Problem to solve: Quote the data exactly, first line to the line containing "and any possible", with no pictures.

Dataset records:
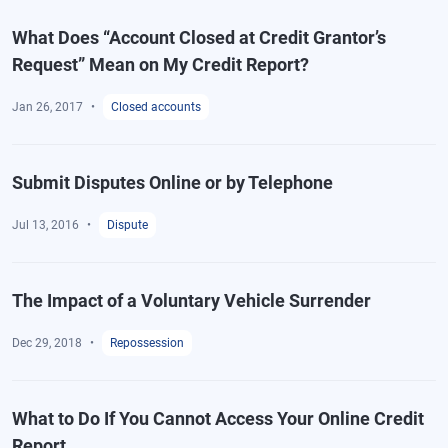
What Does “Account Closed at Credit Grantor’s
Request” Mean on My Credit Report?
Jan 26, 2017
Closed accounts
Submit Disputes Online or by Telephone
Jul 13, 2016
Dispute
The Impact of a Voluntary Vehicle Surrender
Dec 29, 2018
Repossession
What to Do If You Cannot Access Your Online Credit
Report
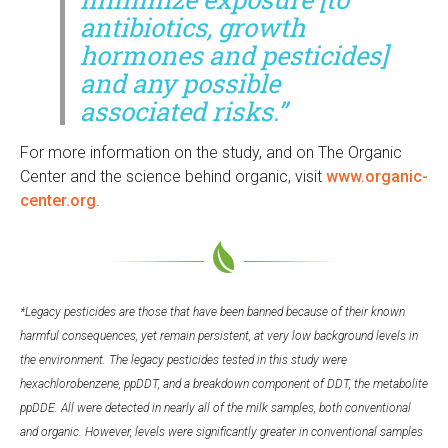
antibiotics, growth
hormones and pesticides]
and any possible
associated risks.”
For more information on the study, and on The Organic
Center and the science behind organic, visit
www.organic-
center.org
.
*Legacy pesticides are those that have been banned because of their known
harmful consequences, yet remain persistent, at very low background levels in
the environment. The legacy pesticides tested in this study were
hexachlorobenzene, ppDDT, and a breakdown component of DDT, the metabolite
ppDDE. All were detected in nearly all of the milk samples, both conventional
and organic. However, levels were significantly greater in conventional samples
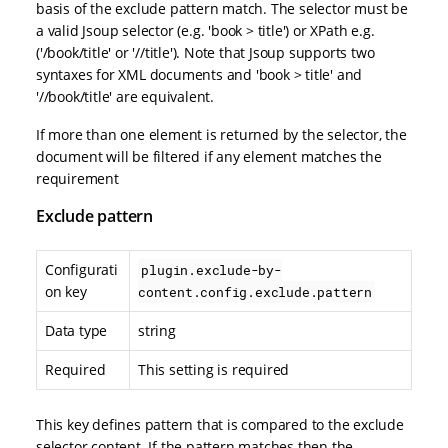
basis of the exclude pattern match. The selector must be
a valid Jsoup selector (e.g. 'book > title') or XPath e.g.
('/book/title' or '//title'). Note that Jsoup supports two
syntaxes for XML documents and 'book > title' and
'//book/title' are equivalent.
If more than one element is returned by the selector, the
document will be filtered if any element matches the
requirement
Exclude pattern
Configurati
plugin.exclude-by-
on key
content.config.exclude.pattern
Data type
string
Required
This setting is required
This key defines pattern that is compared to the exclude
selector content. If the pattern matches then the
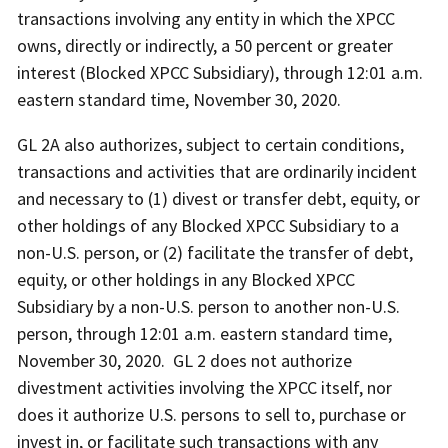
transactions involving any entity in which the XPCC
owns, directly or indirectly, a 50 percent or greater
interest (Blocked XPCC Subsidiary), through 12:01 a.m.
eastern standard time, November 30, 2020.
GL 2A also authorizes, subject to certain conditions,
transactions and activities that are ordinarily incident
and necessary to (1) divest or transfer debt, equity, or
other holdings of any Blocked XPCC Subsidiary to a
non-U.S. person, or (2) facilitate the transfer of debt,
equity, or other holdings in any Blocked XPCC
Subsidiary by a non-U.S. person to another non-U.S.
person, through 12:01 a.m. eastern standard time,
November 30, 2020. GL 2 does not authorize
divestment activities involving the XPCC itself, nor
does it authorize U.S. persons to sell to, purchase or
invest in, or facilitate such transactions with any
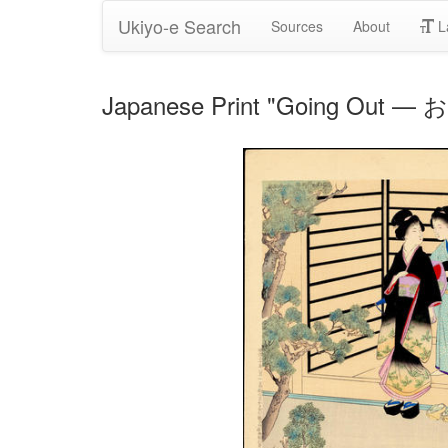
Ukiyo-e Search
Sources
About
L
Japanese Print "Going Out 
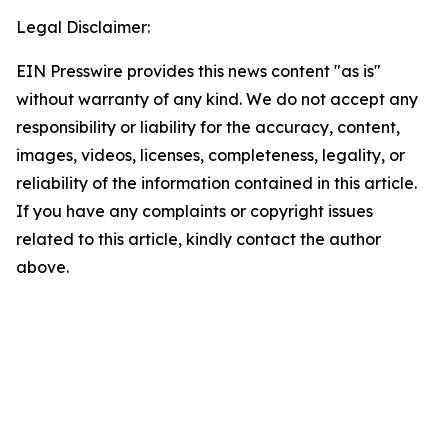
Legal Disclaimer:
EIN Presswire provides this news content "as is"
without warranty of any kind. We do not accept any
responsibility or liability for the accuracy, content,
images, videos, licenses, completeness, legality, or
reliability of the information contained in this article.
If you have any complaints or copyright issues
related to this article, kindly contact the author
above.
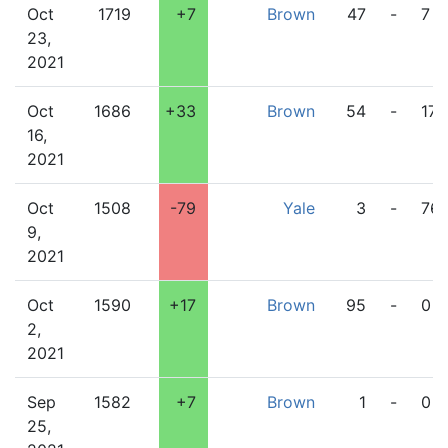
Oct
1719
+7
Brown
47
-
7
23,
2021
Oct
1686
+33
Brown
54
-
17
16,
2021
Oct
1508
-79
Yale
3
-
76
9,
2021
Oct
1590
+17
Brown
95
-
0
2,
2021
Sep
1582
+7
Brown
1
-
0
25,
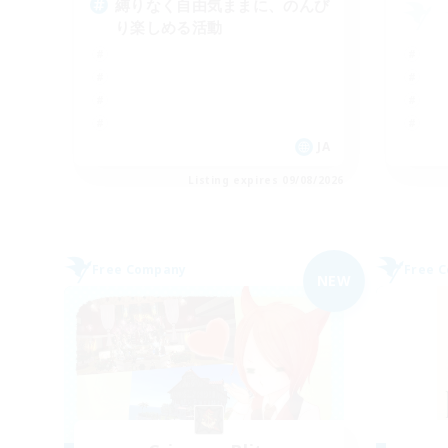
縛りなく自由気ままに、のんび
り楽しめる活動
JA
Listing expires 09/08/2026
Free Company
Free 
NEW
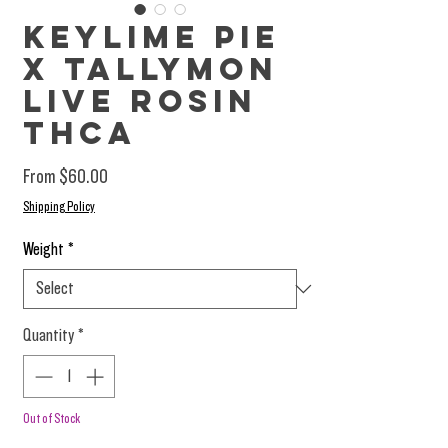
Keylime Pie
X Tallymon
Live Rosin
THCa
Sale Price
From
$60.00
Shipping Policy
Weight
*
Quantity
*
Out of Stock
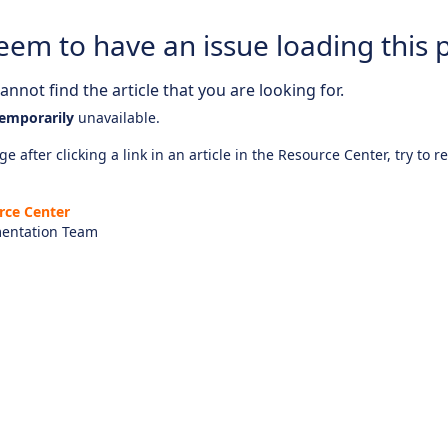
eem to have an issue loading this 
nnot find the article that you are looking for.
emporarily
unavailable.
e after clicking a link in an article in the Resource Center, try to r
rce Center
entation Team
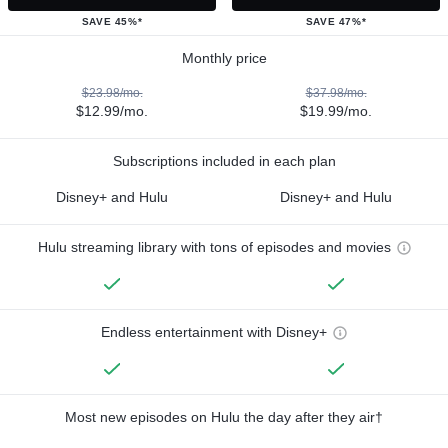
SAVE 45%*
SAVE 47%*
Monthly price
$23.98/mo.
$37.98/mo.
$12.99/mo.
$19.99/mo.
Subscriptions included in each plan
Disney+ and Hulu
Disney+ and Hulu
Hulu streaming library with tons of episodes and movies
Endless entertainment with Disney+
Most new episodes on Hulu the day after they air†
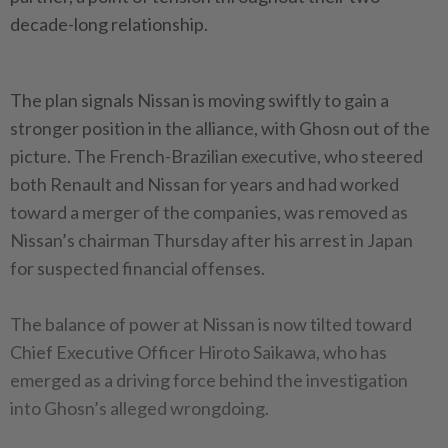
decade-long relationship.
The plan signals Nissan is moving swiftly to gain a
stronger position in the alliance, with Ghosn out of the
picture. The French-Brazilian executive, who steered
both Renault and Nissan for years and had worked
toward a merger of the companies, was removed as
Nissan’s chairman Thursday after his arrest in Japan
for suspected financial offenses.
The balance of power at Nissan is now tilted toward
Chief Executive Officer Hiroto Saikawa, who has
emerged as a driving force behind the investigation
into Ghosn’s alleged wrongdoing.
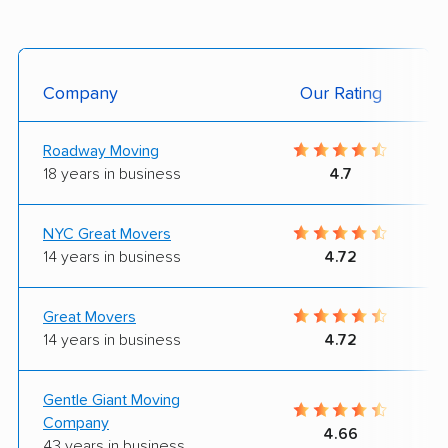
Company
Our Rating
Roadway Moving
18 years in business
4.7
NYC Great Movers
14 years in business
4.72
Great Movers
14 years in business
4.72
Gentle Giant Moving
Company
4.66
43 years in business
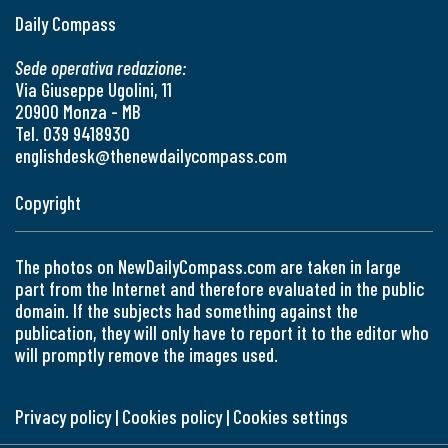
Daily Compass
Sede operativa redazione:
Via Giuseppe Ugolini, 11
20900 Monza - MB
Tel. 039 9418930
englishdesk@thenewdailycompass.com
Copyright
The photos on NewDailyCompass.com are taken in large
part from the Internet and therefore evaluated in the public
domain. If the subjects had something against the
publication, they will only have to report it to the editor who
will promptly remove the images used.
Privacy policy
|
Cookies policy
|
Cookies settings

Result of this exercise:
What Does “Account Closed at Credit Grantor’s
Request” Mean on My Credit Report?
Jan 26, 2017
Closed accounts
Submit Disputes Online or by Telephone
Jul 13, 2016
Dispute
The Impact of a Voluntary Vehicle Surrender
Dec 29, 2018
Repossession
What to Do If You Cannot Access Your Online Credit
Report
antibiotics, growth
hormones and pesticides]
and any possible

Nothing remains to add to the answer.